Kay provoca um grupo de hispânicos para provar suas convicções sobre o medo. Seus discursos inflamam a sociedade, ao passo que os mascarados continuam aparecendo, seja para trazer transtornos para Ally, seja para confirmar os riscos de ameaça do candidato a vereador. Depois que o restaurante de Ally e Ivy, Butchery on Main, é palco de violência, o reflexo disso conduz a um incidente fatal com o funcionário Pedro Morales (Jorge-Luis Pallo), à medida em que os novos vizinhos, Meadow (Leslie Grossman) e Harrison Wilton (Billy Eichner), parecem ter algum envolvimento com o que anda acontecendo. Com os registros da repórter Beverly Hope (Adina Porter), mais corpos são encontrados, assim como vítimas, tendo uma conexão macabra com o insano Kai.

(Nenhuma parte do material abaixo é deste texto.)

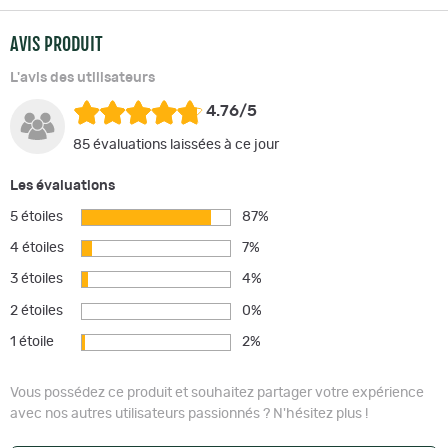
AVIS PRODUIT
L'avis des utilisateurs
4.76/5
85 évaluations laissées à ce jour
Les évaluations
5 étoiles
87%
4 étoiles
7%
3 étoiles
4%
2 étoiles
0%
1 étoile
2%
Vous possédez ce produit et souhaitez partager votre expérience
avec nos autres utilisateurs passionnés ? N'hésitez plus !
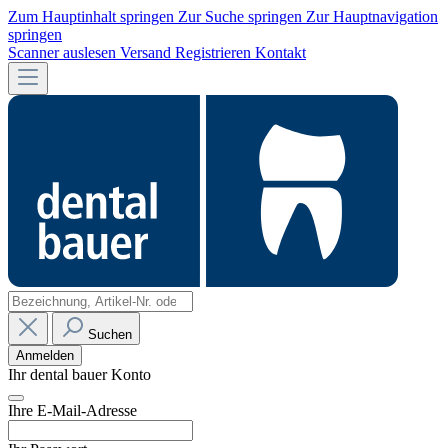
Zum Hauptinhalt springen
Zur Suche springen
Zur Hauptnavigation
springen
Scanner auslesen
Versand
Registrieren
Kontakt
Suchen
Anmelden
Ihr dental bauer Konto
Ihre E-Mail-Adresse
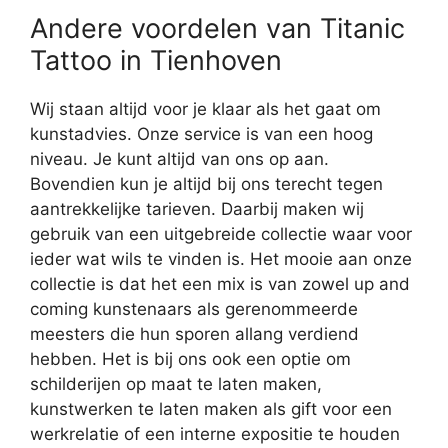
Andere voordelen van Titanic
Tattoo in Tienhoven
Wij staan altijd voor je klaar als het gaat om
kunstadvies. Onze service is van een hoog
niveau. Je kunt altijd van ons op aan.
Bovendien kun je altijd bij ons terecht tegen
aantrekkelijke tarieven. Daarbij maken wij
gebruik van een uitgebreide collectie waar voor
ieder wat wils te vinden is. Het mooie aan onze
collectie is dat het een mix is van zowel up and
coming kunstenaars als gerenommeerde
meesters die hun sporen allang verdiend
hebben. Het is bij ons ook een optie om
schilderijen op maat te laten maken,
kunstwerken te laten maken als gift voor een
werkrelatie of een interne expositie te houden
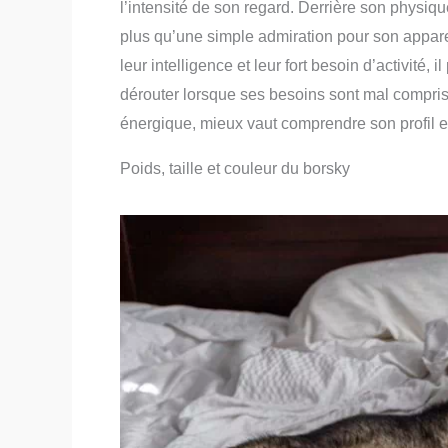
l’intensité de son regard. Derrière son physiq
plus qu’une simple admiration pour son appar
leur intelligence et leur fort besoin d’activité
dérouter lorsque ses besoins sont mal compri
énergique, mieux vaut comprendre son profil et
Poids, taille et couleur du borsky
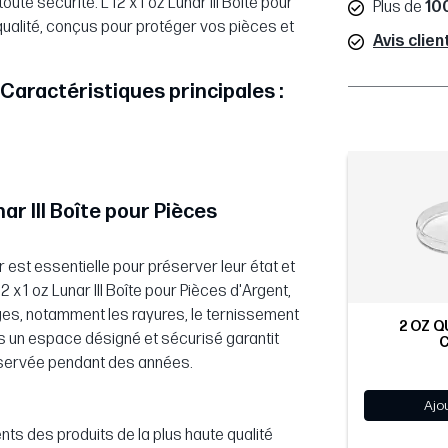
te sécurité. L’12 x 1 oz Lunar III Boîte pour
Plus de
10
qualité, conçus pour protéger vos pièces et
Avis clien
t Caractéristiques principales :
nar III Boîte pour Pièces
 est essentielle pour préserver leur état et
 x 1 oz Lunar III Boîte pour Pièces d'Argent,
ges, notamment les rayures, le ternissement
2 OZ Q
s un espace désigné et sécurisé garantit
réservée pendant des années.
Ajo
nts des produits de la plus haute qualité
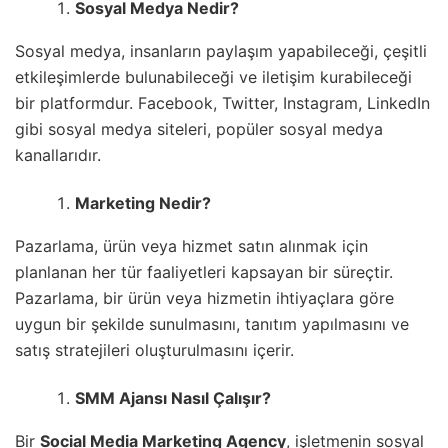
Sosyal Medya Nedir?
Sosyal medya, insanların paylaşım yapabileceği, çeşitli
etkileşimlerde bulunabileceği ve iletişim kurabileceği
bir platformdur. Facebook, Twitter, Instagram, LinkedIn
gibi sosyal medya siteleri, popüler sosyal medya
kanallarıdır.
Marketing Nedir?
Pazarlama, ürün veya hizmet satın alınmak için
planlanan her tür faaliyetleri kapsayan bir süreçtir.
Pazarlama, bir ürün veya hizmetin ihtiyaçlara göre
uygun bir şekilde sunulmasını, tanıtım yapılmasını ve
satış stratejileri oluşturulmasını içerir.
SMM Ajansı Nasıl Çalışır?
Bir
Social Media Marketing Agency
, işletmenin sosyal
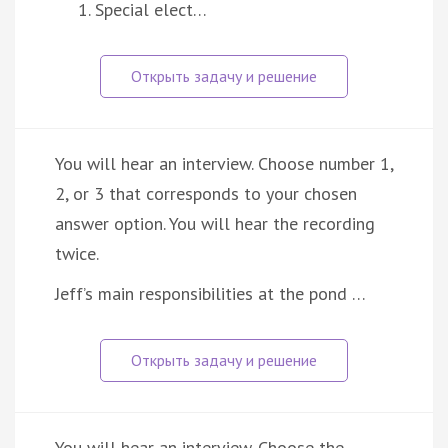
Special elect…
You will hear an interview. Choose number 1,
2, or 3 that corresponds to your chosen
answer option. You will hear the recording
twice.
Jeff’s main responsibilities at the pond …
You will hear an interview. Choose the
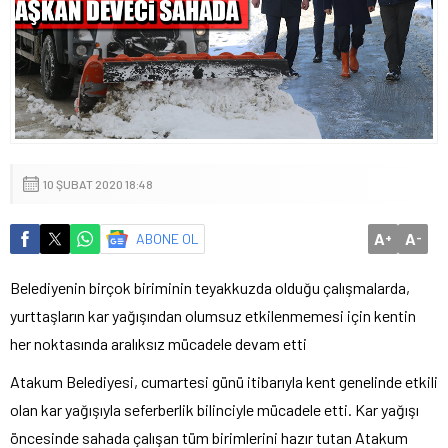
10 ŞUBAT 2020 18:48
A
A
ABONE OL
+
-
Belediyenin birçok biriminin teyakkuzda olduğu çalışmalarda,
yurttaşların kar yağışından olumsuz etkilenmemesi için kentin
her noktasında aralıksız mücadele devam etti
Atakum Belediyesi, cumartesi günü itibarıyla kent genelinde etkili
olan kar yağışıyla seferberlik bilinciyle mücadele etti. Kar yağışı
öncesinde sahada çalışan tüm birimlerini hazır tutan Atakum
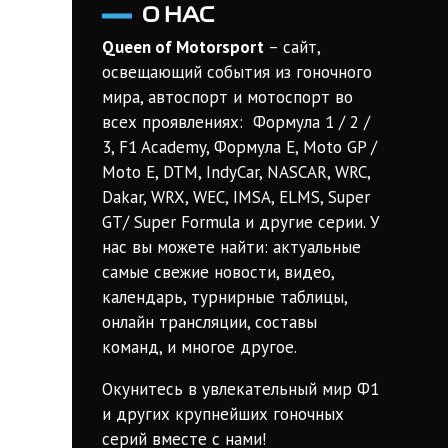
О НАС
Queen of Motorsport
– сайт,
освещающий события из гоночного
мира, автоспорт и мотоспорт во
всех проявлениях: Формула 1 / 2 /
3, F1 Academy, Формула Е, Moto GP /
Moto E, DTM, IndyCar, NASCAR, WRC,
Dakar, WRX, WEC, IMSA, ELMS, Super
GT/ Super Formula и другие серии. У
нас вы можете найти: актуальные
самые свежие новости, видео,
календарь, турнирные таблицы,
онлайн трансляции, составы
команд, и многое другое.
Окунитесь в увлекательный мир Ф1
и других крупнейших гоночных
серий вместе с нами!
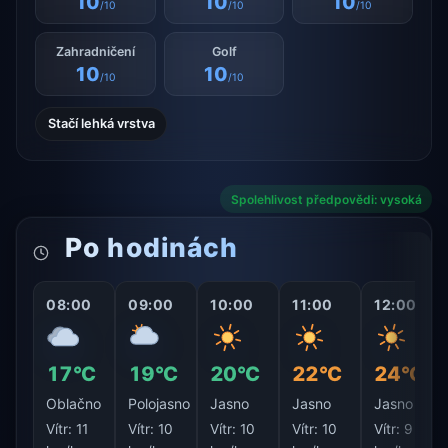
10
10
10
/10
/10
/10
Zahradničení
Golf
10
10
/10
/10
Stačí lehká vrstva
Spolehlivost předpovědi: vysoká
Po hodinách
08:00
09:00
10:00
11:00
12:00
17°C
19°C
20°C
22°C
24°C
Oblačno
Polojasno
Jasno
Jasno
Jasno
Vítr:
11
Vítr:
10
Vítr:
10
Vítr:
10
Vítr:
9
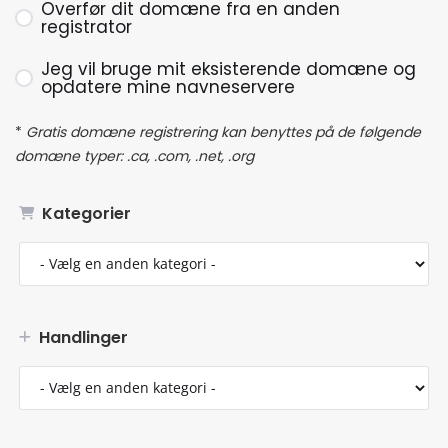
Overfør dit domæne fra en anden
registrator
Jeg vil bruge mit eksisterende domæne og
opdatere mine navneservere
*
Gratis domæne registrering kan benyttes på de følgende
domæne typer: .ca, .com, .net, .org
Kategorier
Handlinger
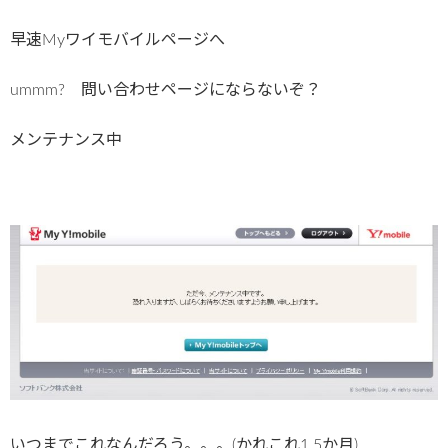
早速Myワイモバイルページへ
ummm? 問い合わせページにならないぞ？
メンテナンス中
いつまでこれなんだろう。。。(かれこれ1.5か月)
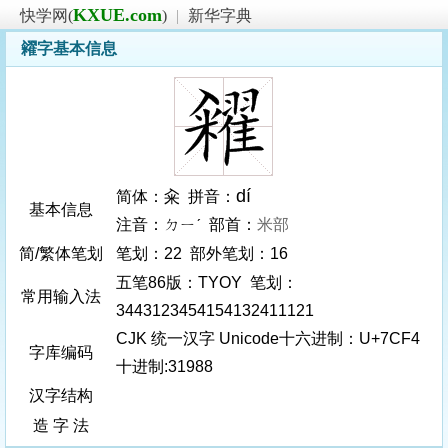
KXUE.com
快学网(
)
|
新华字典
糴字基本信息
dí
简体：籴 拼音：
基本信息
注音：ㄉㄧˊ 部首：
米部
简/繁体笔划
笔划：22 部外笔划：16
五笔86版：TYOY 笔划：
常用输入法
3443123454154132411121
CJK 统一汉字 Unicode十六进制：U+7CF4
字库编码
十进制:31988
汉字结构
造 字 法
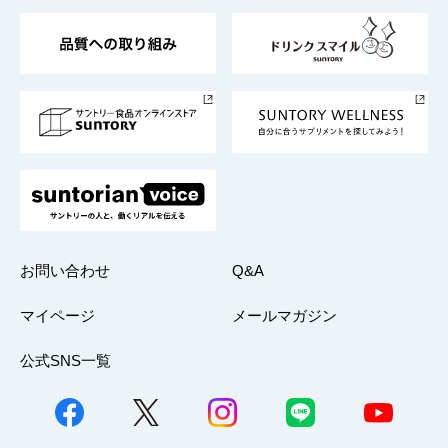
東京サントリーサンゴリアス
ESG情報ポータル
グループ企業一覧
サントリースポーツ
サステナビリティストーリーズ
事業所一覧
採用情報
お問い合わせ
Q&A
マイページ
メールマガジン
公式SNS一覧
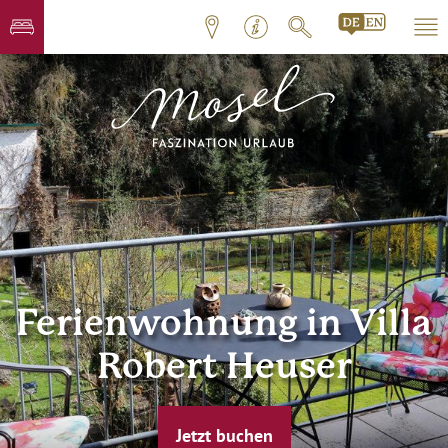
Ferienwohnung in Villa
Robert Heuser
Jetzt buchen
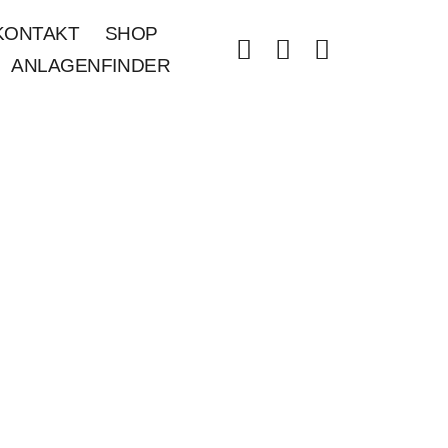
KONTAKT
SHOP
ANLAGENFINDER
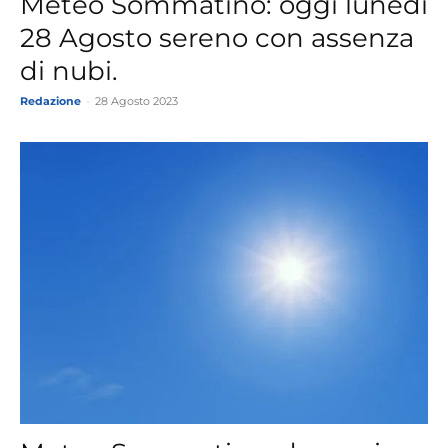
Meteo Sommatino: oggi lunedì
28 Agosto sereno con assenza
di nubi.
Redazione
-
28 Agosto 2023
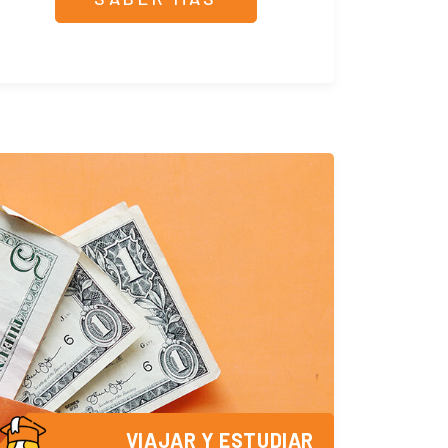
VIAJAR Y ESTUDIAR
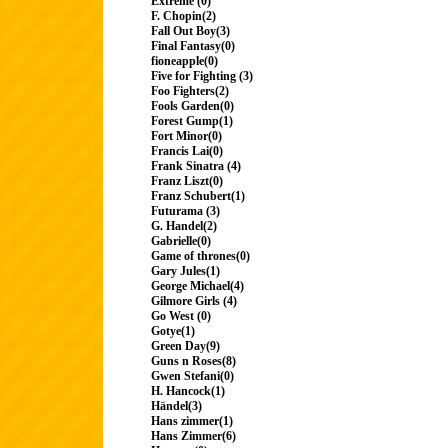
Extreme (0)
F. Chopin(2)
Fall Out Boy(3)
Final Fantasy(0)
fioneapple(0)
Five for Fighting (3)
Foo Fighters(2)
Fools Garden(0)
Forest Gump(1)
Fort Minor(0)
Francis Lai(0)
Frank Sinatra (4)
Franz Liszt(0)
Franz Schubert(1)
Futurama (3)
G. Handel(2)
Gabrielle(0)
Game of thrones(0)
Gary Jules(1)
George Michael(4)
Gilmore Girls (4)
Go West (0)
Gotye(1)
Green Day(9)
Guns n Roses(8)
Gwen Stefani(0)
H. Hancock(1)
Händel(3)
Hans zimmer(1)
Hans Zimmer(6)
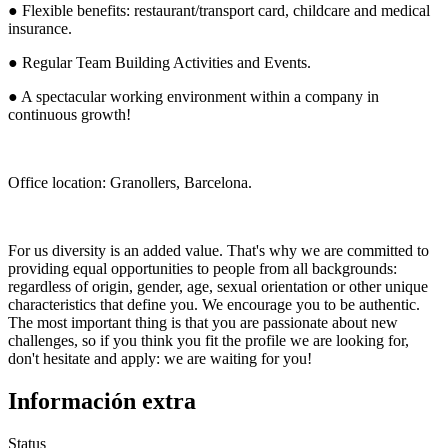
● Flexible benefits: restaurant/transport card, childcare and medical
insurance.
● Regular Team Building Activities and Events.
● A spectacular working environment within a company in
continuous growth!
Office location: Granollers, Barcelona.
For us diversity is an added value. That's why we are committed to
providing equal opportunities to people from all backgrounds:
regardless of origin, gender, age, sexual orientation or other unique
characteristics that define you. We encourage you to be authentic.
The most important thing is that you are passionate about new
challenges, so if you think you fit the profile we are looking for,
don't hesitate and apply: we are waiting for you!
Información extra
Status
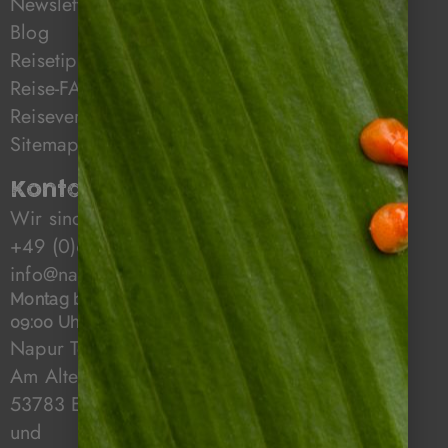
Newsletter
Blog
Reisetipps
Reise-FAQ
Reiseversicherung
Sitemap
Kontakt & Öffnungszeiten
Wir sind für Sie da!
+49 (0)6322 / 956 6011
info@napurtours.de
Montag bis Freitag:
09:00 Uhr - 18:00 Uhr
Napur Tours GmbH
Am Alten Weingarten 7
53783 Eitorf
und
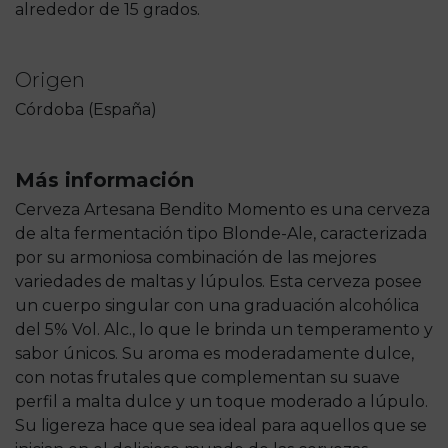
alrededor de 15 grados.
Origen
Córdoba (España)
Más información
Cerveza Artesana Bendito Momento es una cerveza
de alta fermentación tipo Blonde-Ale, caracterizada
por su armoniosa combinación de las mejores
variedades de maltas y lúpulos. Esta cerveza posee
un cuerpo singular con una graduación alcohólica
del 5% Vol. Alc., lo que le brinda un temperamento y
sabor únicos. Su aroma es moderadamente dulce,
con notas frutales que complementan su suave
perfil a malta dulce y un toque moderado a lúpulo.
Su ligereza hace que sea ideal para aquellos que se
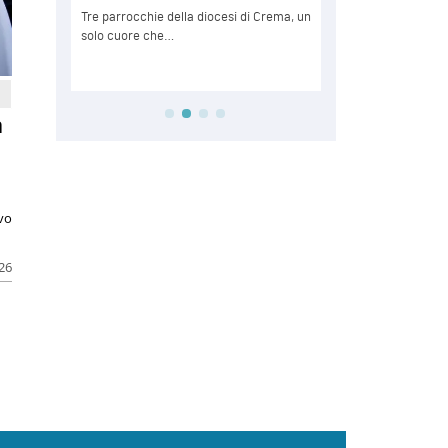
a
ivo
026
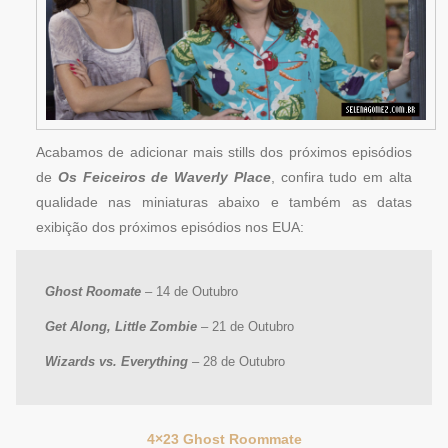
Acabamos de adicionar mais stills dos próximos episódios
de
Os Feiceiros de Waverly Place
, confira tudo em alta
qualidade nas miniaturas abaixo e também as datas
exibição dos próximos episódios nos EUA:
Ghost Roomate
– 14 de Outubro
Get Along, Little Zombie
– 21 de Outubro
Wizards vs. Everything
– 28 de Outubro
4×23 Ghost Roommate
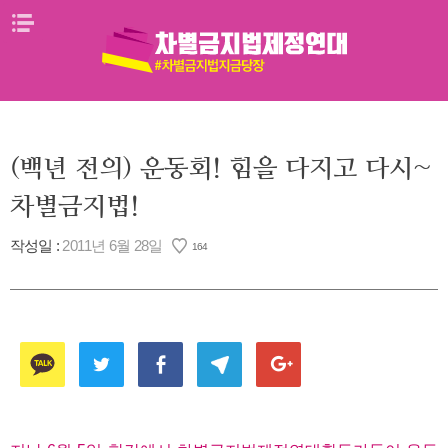
Skip
메뉴열기
to
content
(백년 전의) 운동회! 힘을 다지고 다시~
차별금지법!
작성일 :
2011년 6월 28일
164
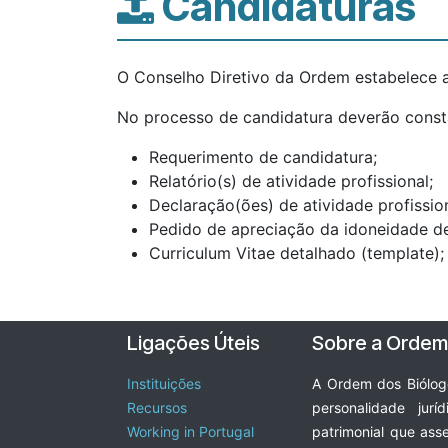
Candidaturas
O Conselho Diretivo da Ordem estabelece a
No processo de candidatura deverão const
Requerimento de candidatura;
Relatório(s) de atividade profissional;
Declaração(ões) de atividade profission
Pedido de apreciação da idoneidade de 
Curriculum Vitae detalhado (template);
Ligações Úteis
Sobre a Ordem
Instituições
A Ordem dos Biólogo
Recursos
personalidade juríd
Working in Portugal
patrimonial que ass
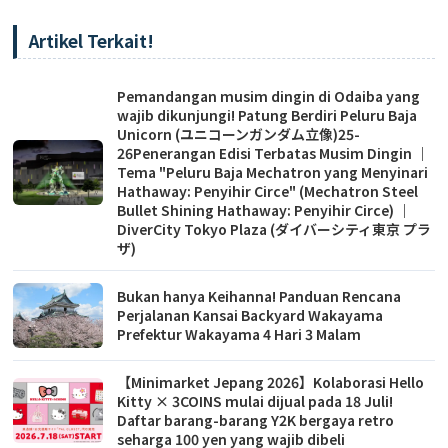
Artikel Terkait!
Pemandangan musim dingin di Odaiba yang
wajib dikunjungi! Patung Berdiri Peluru Baja
Unicorn (ユニコーンガンダム立像)25-
26Penerangan Edisi Terbatas Musim Dingin ｜
Tema "Peluru Baja Mechatron yang Menyinari
Hathaway: Penyihir Circe" (Mechatron Steel
Bullet Shining Hathaway: Penyihir Circe) ｜
DiverCity Tokyo Plaza (ダイバーシティ東京 プラ
ザ)
Bukan hanya Keihanna! Panduan Rencana
Perjalanan Kansai Backyard Wakayama
Prefektur Wakayama 4 Hari 3 Malam
【Minimarket Jepang 2026】Kolaborasi Hello
Kitty × 3COINS mulai dijual pada 18 Juli!
Daftar barang-barang Y2K bergaya retro
seharga 100 yen yang wajib dibeli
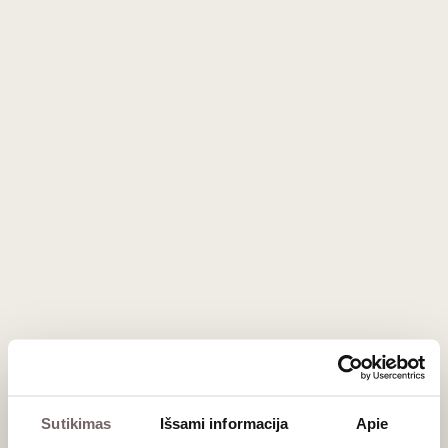
France Rose 2023
Prancūzija
Provansas
Grenache
Mourvedre
0,75 L
14%
121
€
00
Sutikimas
Išsami informacija
Apie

Depois que o modus operandi de Kai é revelado em flashback, a ideia de culto ganha força, envolvendo conspirações e um plano maior. Kai se aproxima de pessoas frustradas para lhes dar um norte, uma razão para lutar pelos seus propósitos, com promessas vazias de uma evolução espiritual e política. Acertadamente, o enredo traça paralelos explícitos com líderes religiosos que cometeram massacres e suicídios em massa, todos bem caracterizados por Evan Peters para evidenciar pontos em comum. Essa obsessão por um líder traz a raiz do terror, mostrando o quanto a ingenuidade e a falta de controle psicológico podem trazer riscos à sociedade. Não precisava dessa alegoria para ter essa visão assustadora, bastando acompanhar notícias (reais e produzidas) e qualquer fórum – aqui mesmo no Boca do Inferno você encontra vestígios desse posicionamento na configuração de um ódio por alguém que tenha uma escolha política diferente da sua.
American Horror Story: Cult mostra que não há limites para essa obsessão. E realmente não há. Pessoas reservam parte de seu tempo para ofender outras e expor ameaças no ambiente virtual, com citações a polos políticos e presidentes eleitos ou não. Dizer publicamente que você votou em determinada pessoa pode colocar sua vida pessoal em risco, mesmo que não traga pessoas mascaradas a sua casa ou trabalho. Kai representa bem tudo isso, justificando a admiração e consequente obsessão que sentem por ele. É bom quando uma série acrescenta a suas intenções de entretenimento reflexões sobre o mundo atual e o de outras épocas.
Bem realizada, com propostas de cultos diversos, como o Manifesto SCUM, Cult tem um recheio mais interessante que seu começo e fim. Ainda que dialogue menos com outras temporadas, a série soube passar seu recado através de alegorias que traduzem bem o fanatismo. Teve uma audiência menor – como era de se imaginar, com um cancelamento já no episódio inicial – e conquistou apenas três dos 25 prêmios aos quais foi indicada, todos relacionados a aspectos técnicos como efeitos de maquiagem. Foi o ano de destaque de Evan Peters, a partir de suas interpretações assustadoramente realistas e incômodas.